Pongamos un ejemplo, las infusiones se consumen desde hace siglos. La historia atribuye el origen de la costumbre de tomar té al emperador chino Shen Nung (III a. De C.). El hombre seguía la práctica de hervir el agua de beber y, sentado un día bajo un árbol, le cayeron unas hojas de té silvestre que infusionaron. El caso es que le pareció delicioso. El té se bebe (es la segunda bebida más ingerida del mundo después del agua), pero también se puede utilizar como instrumento beauty. Y es solo un ejemplo. La archiconocida reina de Egipto Cleopatra se bañaba en leche de burra y, con el paso de los años, los amantes han ido incorporando pétalos de rosa a sus rituales románticos.
La leche es rica en triptófano, la materia prima para que generemos más serotonina. Por eso tomarla nos hace sentir bien. Para la piel, la leche proporciona humedad a la epidermis y puede ser un buen calmante para las quemaduras de sol, además de un remedio natural para revitalizar la piel seca. “De dos a cuatro tazas de leche entera en un baño serán suficientes, recordando que cuanto mayor contenido graso será mejor para la piel, proporcionando efectos nutrientes de larga duración”, dice Toñi Leal, Wellness Personal Assistant de Royal Hideaway Sancti Petri.

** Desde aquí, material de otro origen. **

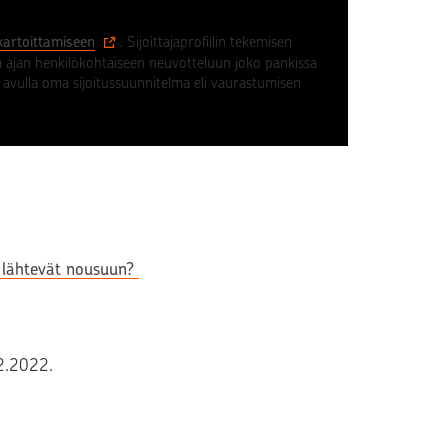
n kartoittamiseen
. Sijoittajaprofiilin tekemisen
ta ajan henkilökohtaiseen neuvotteluun joko pankissa
an avulla oma sijoitussuunnitelma eli vaurastumisen
t lähtevät nousuun?
12.2022.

En infusiones, el jengibre mejora el estado de la garganta, posee efecto detoxificante y mejora nuestras defensas. En el baño, es útil para calentar el cuerpo y después hace sudar. Al salir de la bañera, puedes envolverte en una sábana y su efecto detox continuará otro par de horas a través de la transpiración. Puedes añadir desde 1 cucharada a 1/3 de taza
Una infusión con hojas de olivo tiene efectos antiedad, ya que es rica en polifenoles. Además, es antioxidante y favorece la presión arterial. Por su parte, el aceite de oliva en el agua del baño es muy nutritivo para la piel y es perfecto para épocas de cambio estacional, cuando sus niveles nutricionales pierden equilibrio.
De sobra se conoce la utilidad del café para eliminar el cansancio y reactivar los músculos: aumenta la presión sanguínea, reduce el riesgo de desarrollar una enfermedad cardiovascular y previene posibles infartos. Pero, además de sus beneficios en salud, ¿habías pensado alguna vez en incorporarlo a tu baño? Mezcla tres tazas de sal y una taza de café. También vas a necesitar una taza de leche en polvo, un limón y una naranja.
Corta las frutas en rodajas y las ponemos en un bol, añadimos una taza de café y dejamos marinar 5 minutos. Después, se coge otro bol y se añaden las 3 tazas de sal y la leche en polvo y se mezcla bien. Unimos las dos mezclas y removemos, colocamos la mezcla final dentro del agua de la bañera.
Es una avena natural (también llamada sativa), sin añadidos, que se ha molido en un polvo muy fino. Cuando se utiliza correctamente en un baño, puede aliviar la piel seca, picazón o inflamaciones. Es un remedio totalmente natural para el eczema, picaduras de insectos, la varicela e irritación por plantas como la hiedra venenosa. La harina de avena coloidal tiene propiedades naturales contra el picor y reduce la necesidad de rascarse.
Para incorporarla al baño, coge una taza de copos de avena, tritura hasta que se convierta en un polvo fino y añádelo al baño. Permanece en la bañera durante 15 minutos más o menos. Si la quieres en una infusión de té, le aportará textura y, sobre todo, numerosos beneficios, ya que disminuye el colesterol y es un gran suplemento vitamínico.
Esta hierba extremadamente única contiene muchos componentes antiinflamatorios como zinc, alfahidroxiácidos, vitaminas y antioxidantes. También puedes usarla en el baño, porque es remineralizante y muy efectiva contra el acné. Llena la bañera hasta la mitad con agua muy caliente y añade aproximadamente cuatro bolsitas de té. Déjalo reposar al menos 10 minutos y luego sumérgete. Si, mientras te bañas, te tomas un té rooibos, la experiencia será perfecta. Esta infusión es perfecta para la noche porque no contiene teína.